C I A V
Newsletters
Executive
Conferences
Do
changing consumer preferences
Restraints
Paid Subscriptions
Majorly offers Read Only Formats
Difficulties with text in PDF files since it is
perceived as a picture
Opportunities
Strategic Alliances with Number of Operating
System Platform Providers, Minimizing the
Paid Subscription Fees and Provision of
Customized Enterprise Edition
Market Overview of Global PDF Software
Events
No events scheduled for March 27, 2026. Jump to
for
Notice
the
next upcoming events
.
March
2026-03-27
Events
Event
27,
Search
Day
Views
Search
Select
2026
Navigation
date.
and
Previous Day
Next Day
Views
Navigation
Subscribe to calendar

* * *

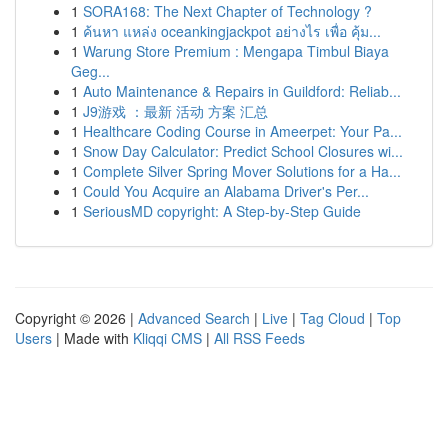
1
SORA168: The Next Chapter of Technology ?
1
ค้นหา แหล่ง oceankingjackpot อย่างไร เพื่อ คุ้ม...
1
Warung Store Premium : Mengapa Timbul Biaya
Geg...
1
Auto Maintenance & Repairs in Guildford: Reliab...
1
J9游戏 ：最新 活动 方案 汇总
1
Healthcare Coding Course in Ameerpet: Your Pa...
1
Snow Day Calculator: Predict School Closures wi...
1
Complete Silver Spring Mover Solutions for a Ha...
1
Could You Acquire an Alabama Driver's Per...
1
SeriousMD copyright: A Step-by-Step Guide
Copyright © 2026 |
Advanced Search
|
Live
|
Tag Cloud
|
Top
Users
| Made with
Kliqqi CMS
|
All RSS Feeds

_Problem description:_
Above are the records. Print exactly, and only, the lines from the line with "Complete Silver Spring" to the line with "All RSS Feeds", both inclusive.

_Reply to the task:_
Complete Silver Spring Mover Solutions for a Ha...
1
Could You Acquire an Alabama Driver's Per...
1
SeriousMD copyright: A Step-by-Step Guide
Copyright © 2026 |
Advanced Search
|
Live
|
Tag Cloud
|
Top
Users
| Made with
Kliqqi CMS
|
All RSS Feeds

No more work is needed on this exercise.